Para comprender el fenómeno habría que remontarse a la historia misma de la humanidad, para entender que la fiesta no es apenas un acto de representación. No es una manera de mostrar para otros. Es, ante todo y fundamentalmente, un acto de presencia a través del cual una comunidad, una colectividad, un pueblo se realiza. Particularmente el Carnaval no es un espacio donde las personas van a observar como espectadores. Es un ámbito donde el conjunto de las personas se integran y donde la vivencia en comunidad se hace concreta. En la fiesta la comunidad, y cada uno de sus integrantes, se hace visible. En el sentido más genuino la comunidad genera la ocasión para quitarse la máscara y sus miembros se revelan los unos a los otros. Para participar es necesario ser. El acto de representación, si es que existe como tal, viene a continuación.

Desde el punto de vista colectivo puede decirse que a través de la intervención en la fiesta los integrantes de una sociedad, los participantes que son a su vez ciudadanos, descubren y construyen juntos una razón de ser: la de vivir juntos en comunidad. Así se van constituyendo de manera asociada y compartida como un organismo vivo, dinámico, como una colectividad. Esta es la manera de construir la identidad cultural.

Privar a una sociedad, a la ciudadanía, del espacio de la fiesta es quitarle la posibilidad de construir también esa identidad nacional, romper o intentar romper los lazos que forjan una identidad cultural. Tomar una medida como la que ahora se pone en práctica es, entre otros motivos, aportar al sentido colectivo, una apuesta a seguir construyendo genuinamente una identidad cultural como pueblo. Podrá decirse que no alcanza con una medida aislada. Es verdad. Pero también es cierto que esta decisión de ahora se encuadra dentro de una serie de determinaciones que bien pueden entenderse como una orientación política en la misma línea. Recuperar el espacio público para la ciudadanía, como lugar de reconocimiento, de intercambio, de diálogo y también de celebración, es parte de una política pública en materia político-cultural.

Podrá decirse también que hoy el Carnaval no tiene las características de antaño. Porque la participación popular se ha restringido, porque las características de las celebraciones son otras. Es verdad. El sentido de la fiesta como lugar de encuentro y representación es otro, pero mantiene su condición fundamental: encontrarme con otros en un espacio común donde todos y todas nos hacemos visibles, nos reconocemos. No importa si es en el barrio o en un megafestival. La forma casi es un detalle menor.

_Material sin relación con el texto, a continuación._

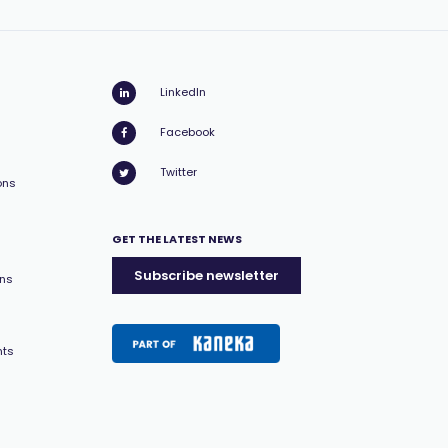
LinkedIn
Facebook
Twitter
ons
GET THE LATEST NEWS
Subscribe newsletter
ons
nts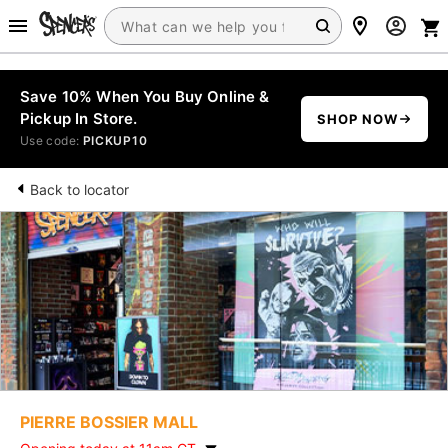
Save 10% When You Buy Online &
Pickup In Store.
SHOP NOW
Use code:
PICKUP10
Back to locator
PIERRE BOSSIER MALL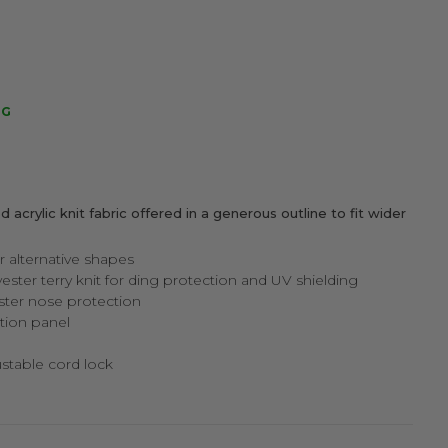
NG
d acrylic knit fabric offered in a generous outline to fit wider
r alternative shapes
yester terry knit for ding protection and UV shielding
ter nose protection
tion panel
ustable cord lock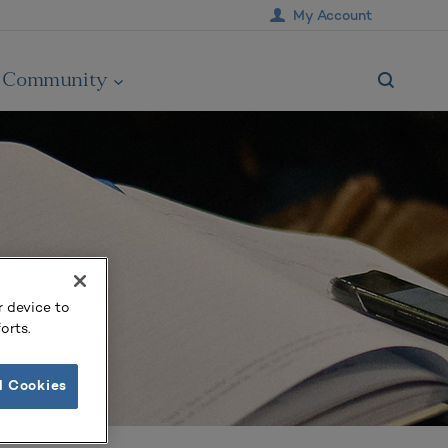
My Account
Community
r device to
orts.
l Cookies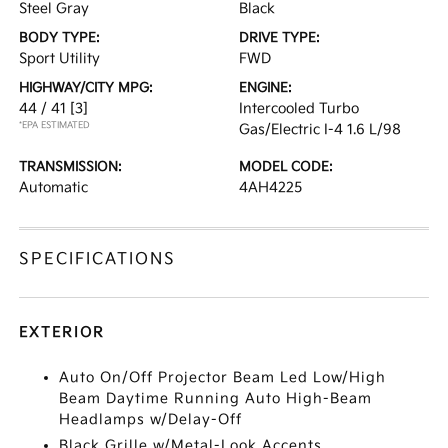
Steel Gray
Black
BODY TYPE:
DRIVE TYPE:
Sport Utility
FWD
HIGHWAY/CITY MPG:
ENGINE:
44 / 41
[3]
Intercooled Turbo
*EPA ESTIMATED
Gas/Electric I-4 1.6 L/98
TRANSMISSION:
MODEL CODE:
Automatic
4AH4225
SPECIFICATIONS
EXTERIOR
Auto On/Off Projector Beam Led Low/High
Beam Daytime Running Auto High-Beam
Headlamps w/Delay-Off
Black Grille w/Metal-Look Accents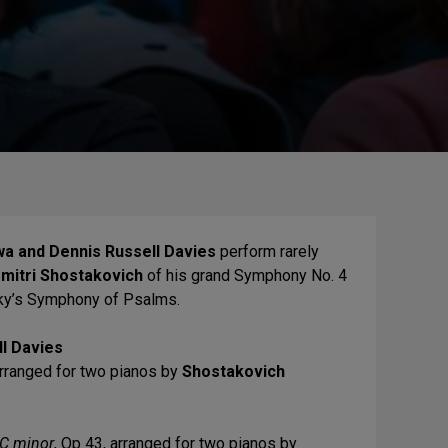
 and Dennis Russell Davies
perform rarely
mitri Shostakovich
of his grand Symphony No. 4
nsky’s Symphony of Psalms.
l Davies
arranged for two pianos by
Shostakovich
 C minor
, Op 43, arranged for two pianos by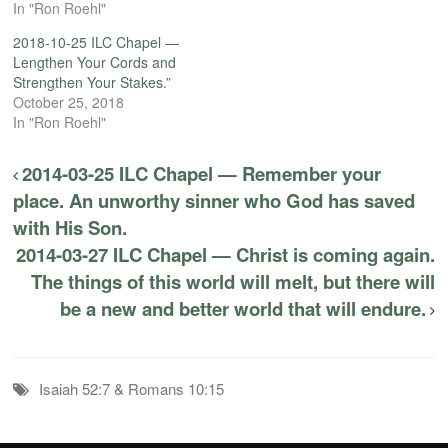
In "Ron Roehl"
2018-10-25 ILC Chapel —
Lengthen Your Cords and
Strengthen Your Stakes.”
October 25, 2018
In "Ron Roehl"
2014-03-25 ILC Chapel — Remember your
place. An unworthy sinner who God has saved
with His Son.
2014-03-27 ILC Chapel — Christ is coming again.
The things of this world will melt, but there will
be a new and better world that will endure.
Isaiah 52:7 & Romans 10:15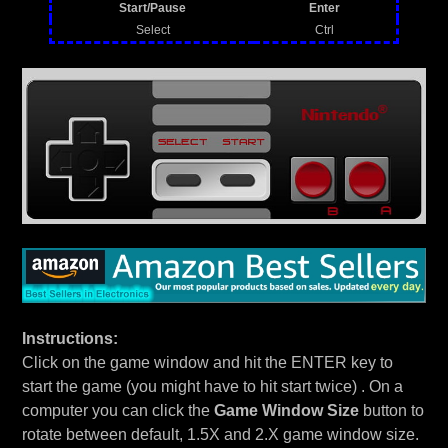
Start/Pause
Enter
Select
Ctrl
Instructions:
Click on the game window and hit the ENTER key to
start the game (you might have to hit start twice) . On a
computer you can click the
Game Window Size
button to
rotate between default, 1.5X and 2.X game window size.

Todo ello sin perder de vista que el acceso al espacio público hoy está atravesado por asimetrías. Y que mientras unos festejan en las calles y en las plazas, otros aprovechan la misma ocasión para hacer ostentación de consumo en selectos lugares turísticos. Las diferencias económicas y también socioculturales atraviesan y marcan nuestra sociedad. No se trata de olvidarlas. Pero esta realidad no invalida el sentido de lo que se afirma más arriba.

Uno de los mayores ataques que ha sufrido la cultura de nuestros pueblos latinoamericanos es la creciente individualización. El individuo se fue despojando (¿liberando?) de vínculos y hábitos culturales (¿tradicionales?) que por un lado lo encerraban y, por otro, lo protegían. Con ello se ganó en autodeterminación y en libertad, se abrieron otros horizontes, particularmente para los jóvenes. Pero ese ejercicio de la libertad depende de las capacidades y de las posibilidades. Unas y otras requieren de marcos de contención cultural para que aquella libertad pueda crecer y desarrollarse.

Si se disuelve lo público lo único que subsiste (y se potencia y sobrevalora) son las capacidades individuales. Sin lo público no sólo se pierde la posibilidad de reconocer a los otros y a las otras, sino que el sujeto mismo carece de referencias, de marcos para comprenderse a sí mismo, para desarrollar una identidad que siempre es en relación. Se diluye lo colectivo y desaparece la solidaridad.

En todo este recorrido, no es una cuestión menor recuperar el espacio y el sentido de la fiesta en el marco de lo público. Porque tiene valor político y cultural.